More likely this is a malicious Input Method, which is a type of plug-in that can load into Cocoa applications and modify they way they handle data (for example, there’s one called IceCoffee that adds the Services menu to every right-click menu. There are also Input Methods for gesture-based input or expansion of abbreviations). These can be installed on a per-user basis without additional authentication, under ~/Library/InputMethods. They can also be installed globally, in /Library/InputMethods, but this might require authentication (can anyone confirm?)
While a potential issue, this is a limited attack vector because it would only affect the logged in user, affects only Cocoa applications, and does not modify (infect) any apps on disk, only at runtime. Removal would constitute removing the plug-in and logging out and back in.
Generally, I’m surprised that there haven’t been more exploits of Cocoa runtime extensibility, given the relative renown of Objective-C for being dynamically modifiable.
Try this command in Terminal:
open http://walmart.com
Instant adware! Replace an application with a script to run this command and then launch the original application, and you’ve accomplished the same thing.

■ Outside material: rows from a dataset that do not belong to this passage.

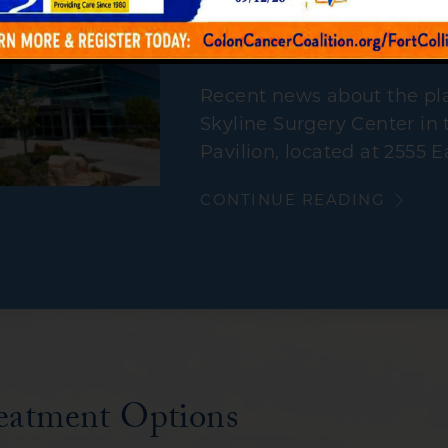
Centers for Gastroe
performing procedur
Recent news about the pla
Skyline Surgery Center in 
Pavilion, located at 2555 E
CONTINUE READING
eatment Options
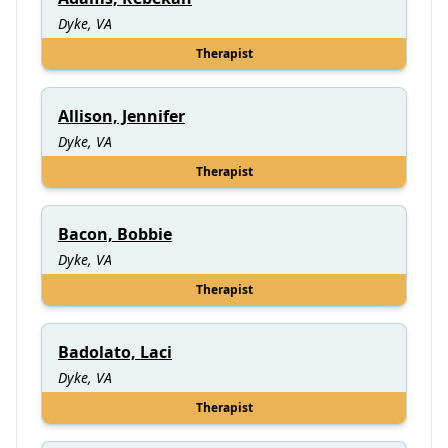
Dyke, VA
Therapist
Allison, Jennifer
Dyke, VA
Therapist
Bacon, Bobbie
Dyke, VA
Therapist
Badolato, Laci
Dyke, VA
Therapist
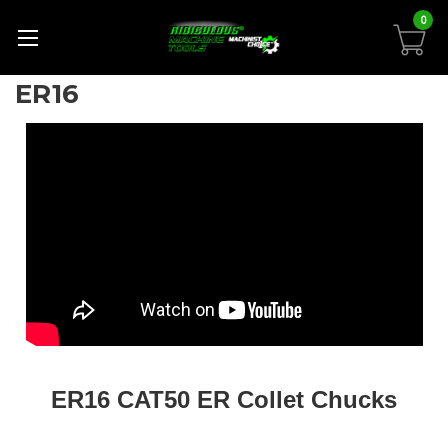
0
ER16
ER16 CAT50 ER Collet Chucks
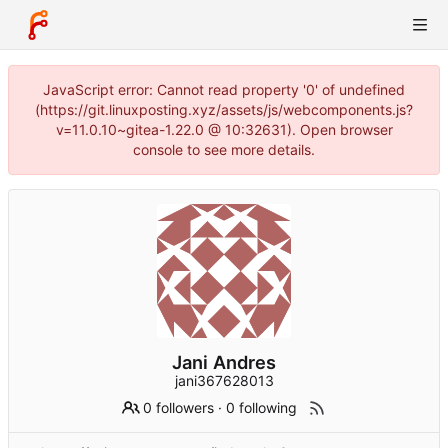
JavaScript error: Cannot read property '0' of undefined
(https://git.linuxposting.xyz/assets/js/webcomponents.js?
v=11.0.10~gitea-1.22.0 @ 10:32631). Open browser
console to see more details.
Jani Andres
jani367628013
0 followers
·
0 following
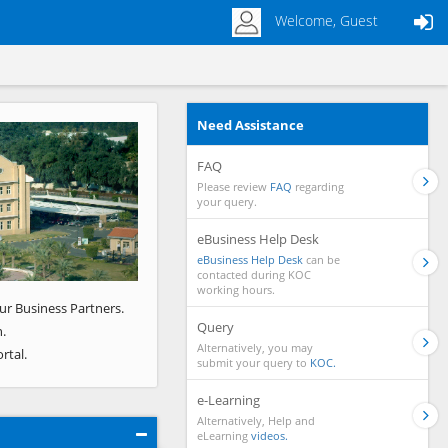
Welcome, Guest
Need Assistance
Next
FAQ
Please review
FAQ
regarding
your query.
eBusiness Help Desk
eBusiness Help Desk
can be
contacted during KOC
working hours.
ur Business Partners.
Query
.
Alternatively, you may
rtal.
submit your query to
KOC.
e-Learning
Alternatively, Help and
eLearning
videos.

Haven’t you noticed something…
Now that Microsoft says NO to anti-virus companies, there are all kinds of Mac virusses (proof-of-concept) popping up!!!
And the anti-virus companies are the only one that are finding these things.

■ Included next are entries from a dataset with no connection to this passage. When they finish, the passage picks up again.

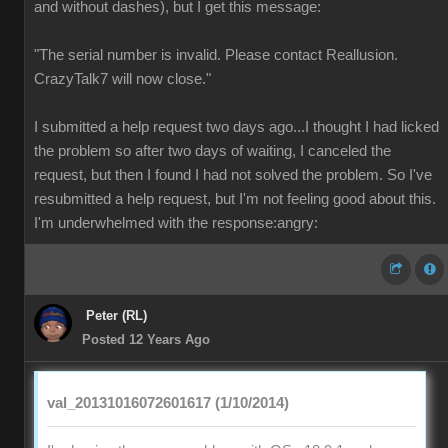
and without dashes), but I get this message:
"The serial number is invalid. Please contact Reallusion.
CrazyTalk7 will now close."
I submitted a help request two days ago...I thought I had licked
the problem so after two days of waiting, I canceled the
request, but then I found I had not solved the problem. So I've
resubmitted a help request, but I'm not feeling good about this.
I'm underwhelmed with the response:angry:
Peter (RL)
Posted 12 Years Ago
val_20131016072601617 (1/10/2014)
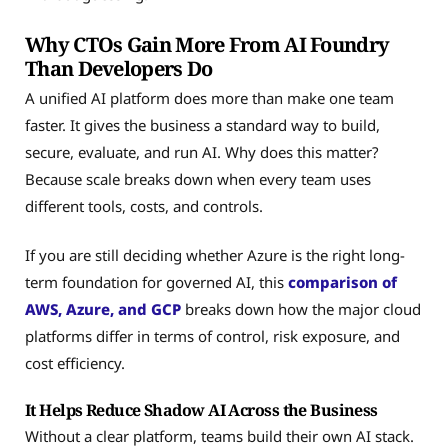
Why CTOs Gain More From AI Foundry
Than Developers Do
A unified AI platform does more than make one team
faster. It gives the business a standard way to build,
secure, evaluate, and run AI. Why does this matter?
Because scale breaks down when every team uses
different tools, costs, and controls.
If you are still deciding whether Azure is the right long-
term foundation for governed AI, this
comparison of
AWS, Azure, and GCP
breaks down how the major cloud
platforms differ in terms of control, risk exposure, and
cost efficiency.
It Helps Reduce Shadow AI Across the Business
Without a clear platform, teams build their own AI stack.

Don’t you think that THEY are actually behind all these things because they are trying to get a new market…the Mac users.
Lo and Behold! Its another MS “payoff” to a Anti Virus company to spread FUD among the newcoming mac users of intel macs!
“Jealousy makes the bones brittle”
“Releasing” this vaguely described adware FUD during a U.S. extra-long weekend ensures few Mac sites will run it into the ground quickly, giving it time to gain whatever traction it can (MDN has no one on hand to denigrate the story, either). So the story has until late Monday or even Tuesday before it’s shot down, by which time it’s catch-up.